Waiting for the Click
The method I use to teach people to saddle a seat pretty much sums up my approach to teaching.
I draw everything out on a whiteboard or a piece of cardboard (aka the “brownboard”).
I demonstrate the cuts. Hold the tool this way. Skew it this way. Pull with your body and not your arms.
I begin to saddle the seat and let people watch me make the cuts. When I sense they are itching or bored, I send them off to work on their seats.
After about 20 minutes I walk around to see how they are doing. I correct the people who forgot the lesson. I encourage the people who have not.
I go back to my bench, I work and I wait for the click.
What’s the click? It’s when the sound of their tool changes. It goes from chucka-chucka-shit-f*&ka–chucka to sccccchwick, sccccchwick.
I can’t push you over the line from chucka-chucka to sccccchwick. You have to make that step yourself. And the only way to make that step is work the seat with the tool.
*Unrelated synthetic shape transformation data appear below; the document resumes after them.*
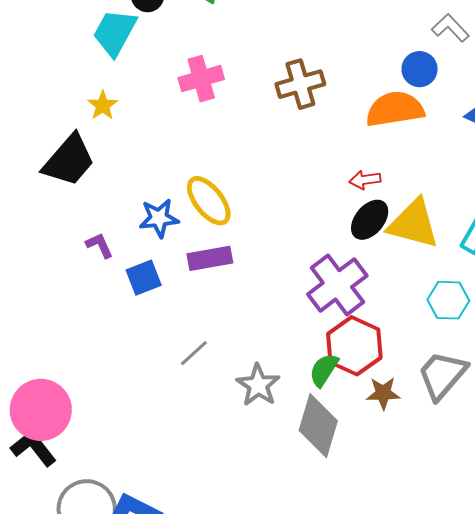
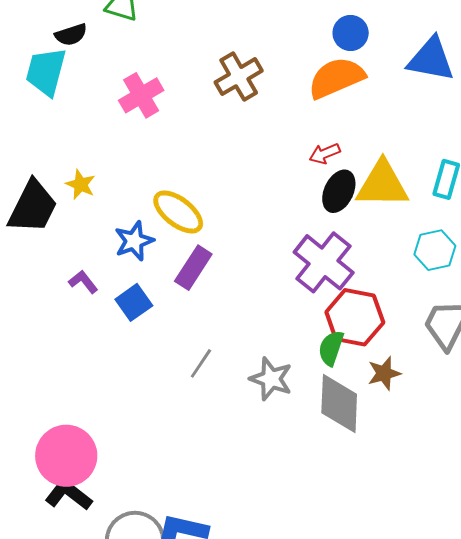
yellow star: (103, 105) -> (81, 185), moved
purple rectangle: (210, 258) -> (193, 268), turned -33
brown star: (383, 393) -> (384, 373), moved

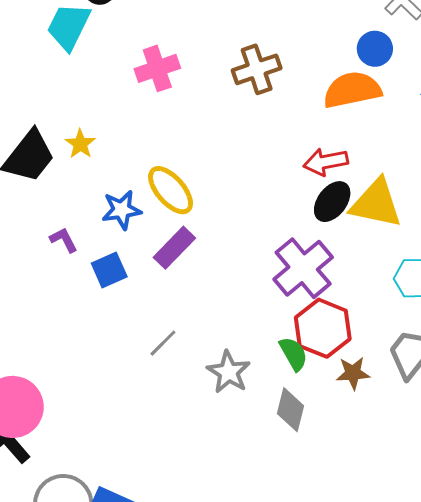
red arrow: (325, 154) -> (326, 162), size x1.4
green semicircle: (331, 348) -> (293, 354), turned 120
brown star: (384, 373) -> (353, 373), moved
gray diamond: (339, 403) -> (290, 410), size x0.7

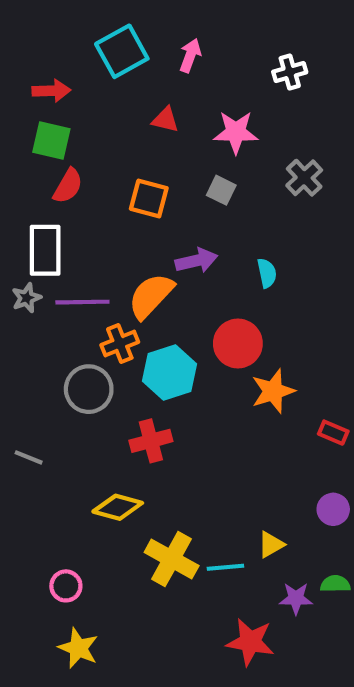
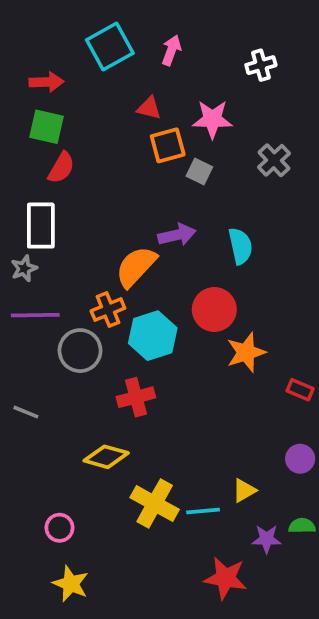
orange square: (149, 198) -> (168, 145), moved, turned -30
cyan semicircle: (267, 273) -> (240, 246), size x1.4
purple line: (82, 302) -> (35, 315), moved

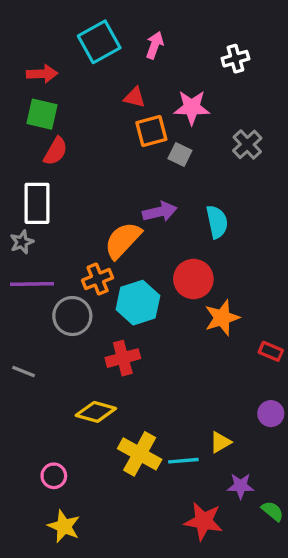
green semicircle: (302, 526) -> (272, 511), moved, turned 40

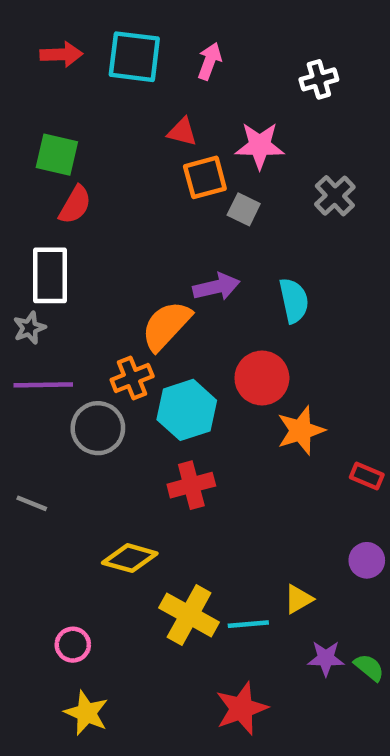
cyan square: (99, 42) -> (134, 57), turned 36
red arrow: (42, 74) -> (61, 54), moved
red cross: (123, 358) -> (191, 485), moved
green semicircle: (272, 511) -> (369, 667), moved
red star: (204, 521) -> (241, 708), moved, turned -30

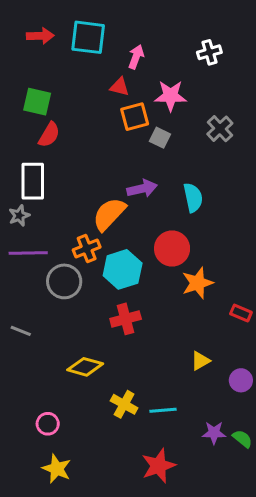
pink arrow: (210, 61) -> (136, 57), moved
purple circle: (367, 560) -> (241, 380), moved
yellow triangle: (298, 599) -> (200, 361), moved
yellow cross: (189, 615) -> (124, 404), size x0.7

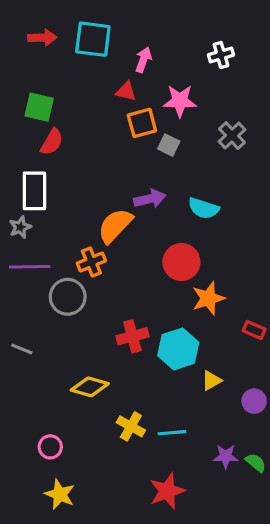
cyan semicircle: (193, 198) -> (204, 208), turned 120
cyan hexagon: (123, 269) -> (178, 349), moved

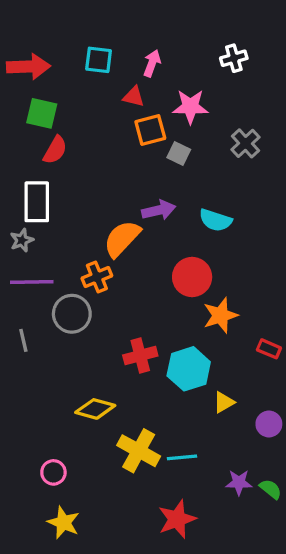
red arrow: (42, 38) -> (28, 67), moved, size x1.4
cyan square: (93, 39) -> (99, 60), moved, size x0.7
gray line: (22, 349) -> (23, 340), moved, turned 55
yellow cross: (131, 426) -> (139, 451), size x1.4

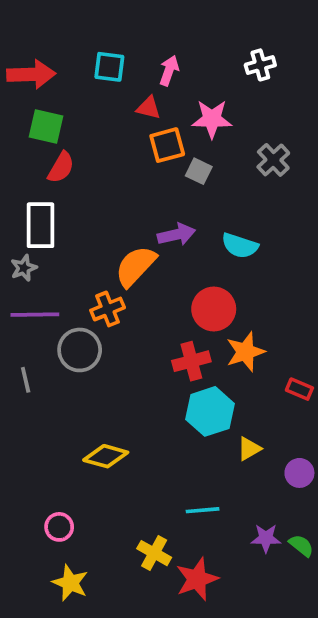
red cross: (140, 355) -> (191, 361), moved
yellow cross: (139, 451) -> (154, 553), moved, size x0.7

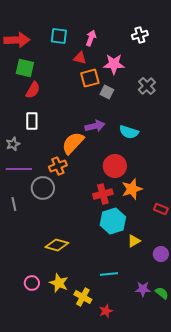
white rectangle: (40, 225) -> (32, 121), moved, size x0.7
red star: (197, 579) -> (106, 311), size x0.6
yellow star: (70, 583) -> (59, 283), moved

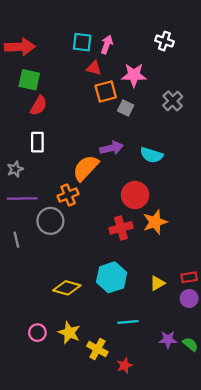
white cross: (140, 35) -> (164, 41), turned 35
cyan square: (59, 36) -> (82, 42), moved
red rectangle: (161, 209) -> (189, 277), moved, turned -32
cyan hexagon: (113, 221) -> (112, 277), moved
I have tried different approaches. I have interrupted the chucka-chucka process to show them: “Here, look, sccccchwick sccccchwick. Get it? Now you try.”
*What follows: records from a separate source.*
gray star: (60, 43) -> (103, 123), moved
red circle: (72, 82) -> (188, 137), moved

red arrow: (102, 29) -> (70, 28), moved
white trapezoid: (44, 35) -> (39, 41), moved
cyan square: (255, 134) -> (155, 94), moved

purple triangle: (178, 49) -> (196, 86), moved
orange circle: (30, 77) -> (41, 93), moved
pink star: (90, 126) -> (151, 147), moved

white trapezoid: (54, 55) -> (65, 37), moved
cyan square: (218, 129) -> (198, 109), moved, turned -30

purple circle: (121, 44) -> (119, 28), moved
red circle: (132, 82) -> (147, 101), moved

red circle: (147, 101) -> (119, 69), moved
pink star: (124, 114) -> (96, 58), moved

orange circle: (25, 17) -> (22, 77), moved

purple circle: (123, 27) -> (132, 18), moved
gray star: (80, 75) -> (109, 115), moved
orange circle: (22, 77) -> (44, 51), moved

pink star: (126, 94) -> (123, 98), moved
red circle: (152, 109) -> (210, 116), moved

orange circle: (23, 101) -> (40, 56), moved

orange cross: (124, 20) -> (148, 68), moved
It doesn’t help. Students have got to spend 30 minutes, an hour or 90 minutes with the tool to find their sccccchwick.
So far, almost everyone I’ve taught has found it. Sure, some of their seats look like irradiated moles tried to cornhole the poor thing. And that seat might not be ideal in the end. But they got it. And their next seat will be better.
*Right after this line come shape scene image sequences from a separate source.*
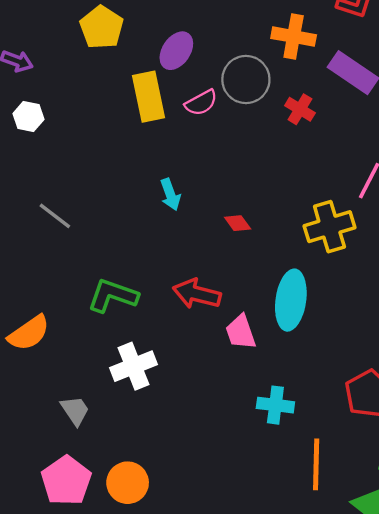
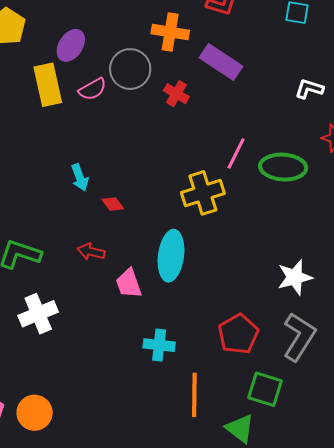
cyan arrow: (170, 194) -> (80, 177), moved
red diamond: (238, 223) -> (113, 204), moved
red arrow: (197, 294) -> (91, 252), size x0.7

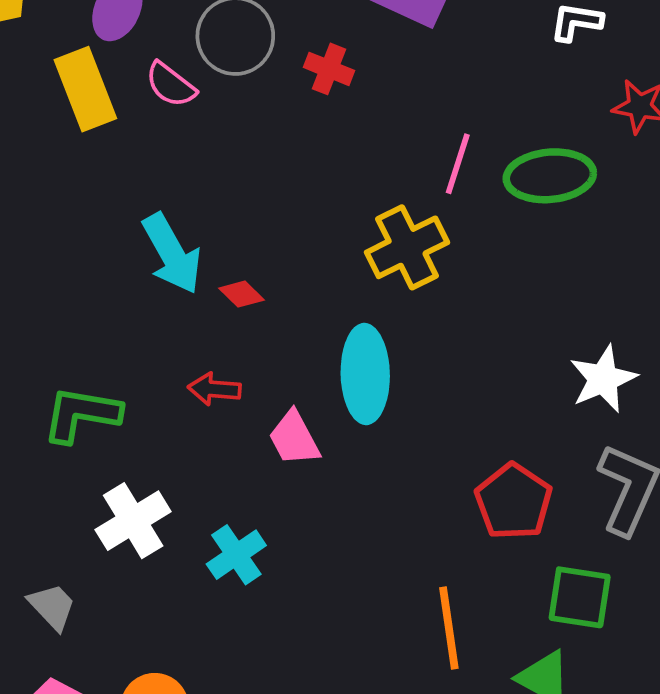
pink semicircle: (93, 89) -> (171, 85), turned 76
cyan arrow: (80, 177) -> (172, 254), size x1.6
cyan cross: (159, 345) -> (236, 555), moved, turned -32

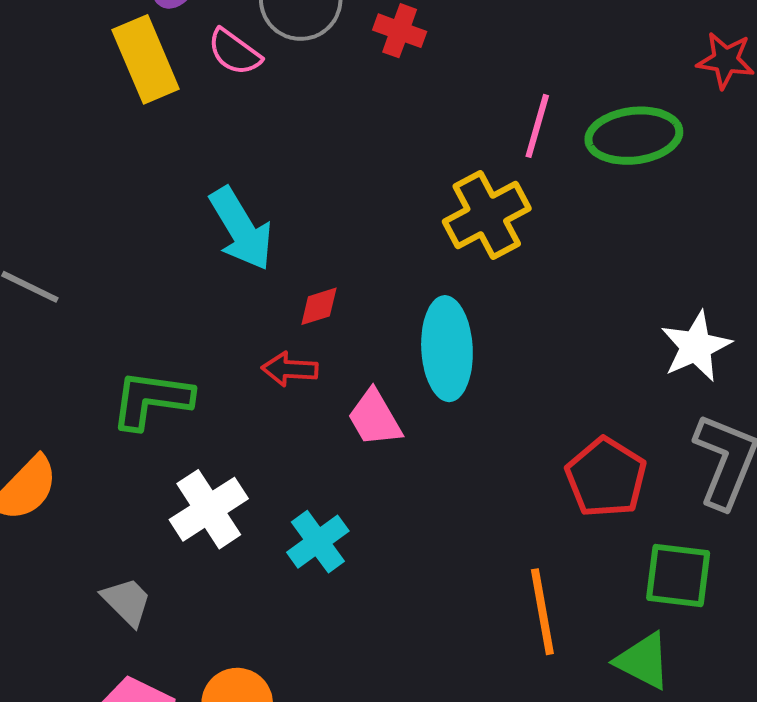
red diamond: (241, 294) -> (319, 306), moved, turned -60

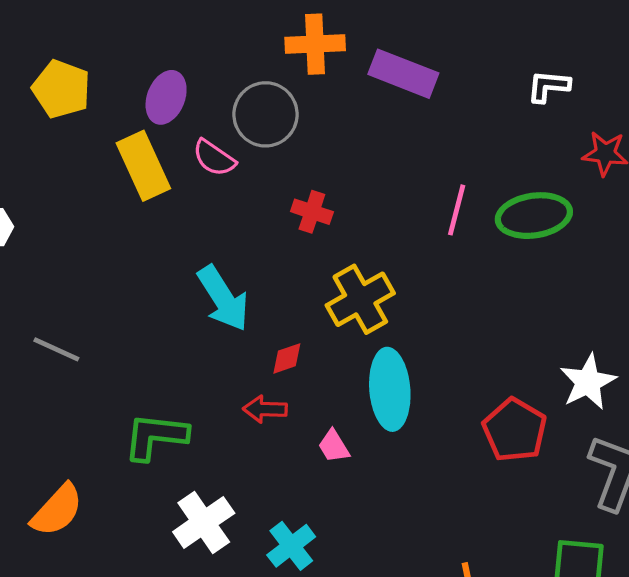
red cross: (400, 31) -> (312, 212), moved
yellow cross: (487, 215) -> (360, 299), moved
pink trapezoid: (375, 418) -> (334, 446), size x0.7
red pentagon: (606, 477) -> (515, 430), moved

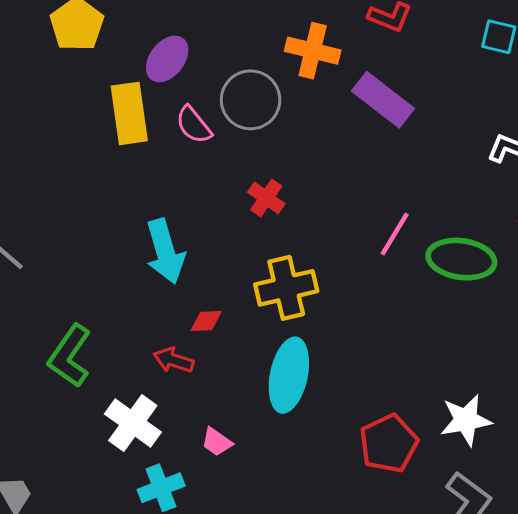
green L-shape: (156, 436) -> (70, 356), turned -78
pink trapezoid: (334, 446) -> (217, 442), moved, turned -40
white cross: (204, 522) -> (133, 423), moved, turned -36

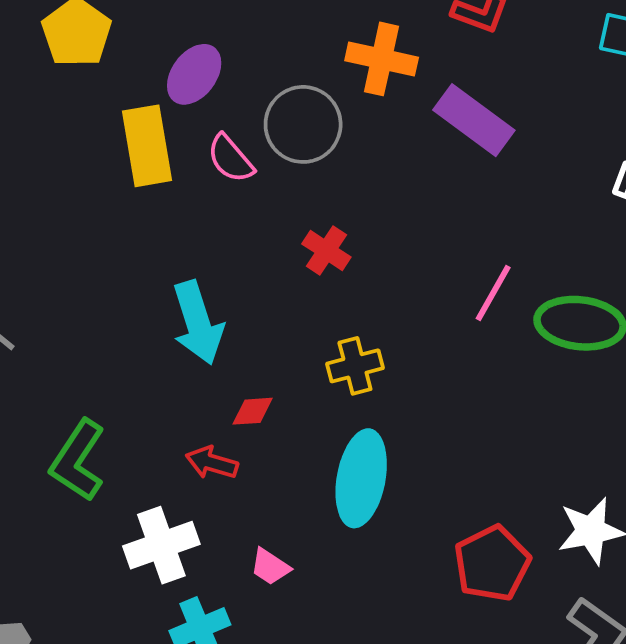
yellow cross: (286, 288) -> (355, 366), size x0.7
white cross: (133, 423) -> (161, 545), turned 36

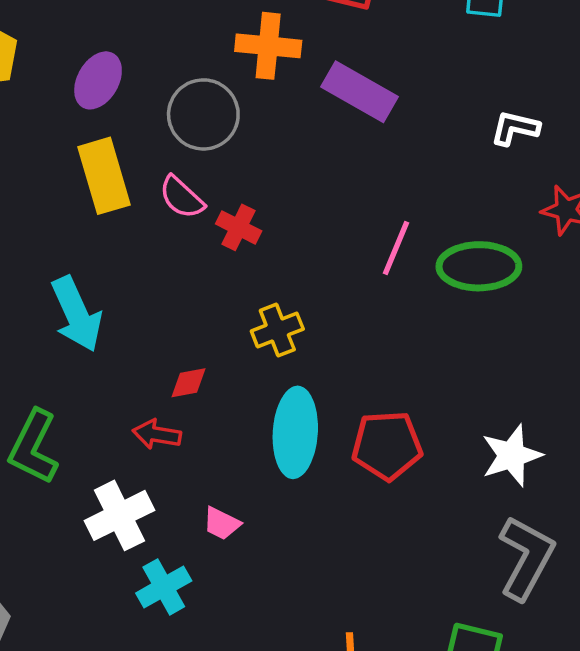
yellow rectangle: (147, 146) -> (104, 176), moved
pink semicircle: (230, 159) -> (182, 197), moved
cyan arrow: (198, 323) -> (77, 314), moved
red pentagon: (492, 563) -> (387, 445), moved, turned 30

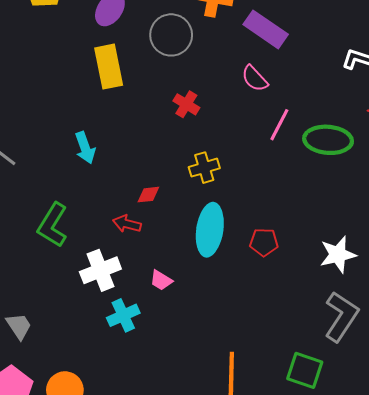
pink semicircle: (182, 197) -> (255, 78), moved
cyan arrow: (77, 314) -> (85, 148), size x0.7
red pentagon: (387, 445) -> (264, 242), size x0.7

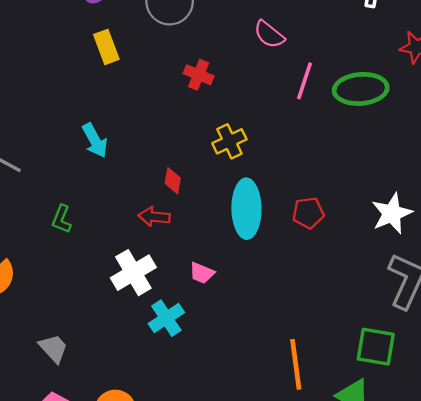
yellow rectangle: (109, 67) -> (106, 47), size x0.7
red diamond: (148, 195) -> (173, 181), turned -65
green L-shape: (53, 225) -> (62, 219), moved, size x0.6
This is how I teach. I hate my process because it doesn’t engender a personal connection. But I can’t change because this is how I learn to make things myself.
One of the great privileges of my life is getting to watch great woodworkers do great teaching. They find the metaphor that unlocks the idea. They hone in on what each student needs to move forward (including holding their literal hands to make a cut – wow). And they bond with the students in ways I cannot (I have trouble looking people in the eye at times. You want a bond? Let’s cyanoacrylate our spleens together.)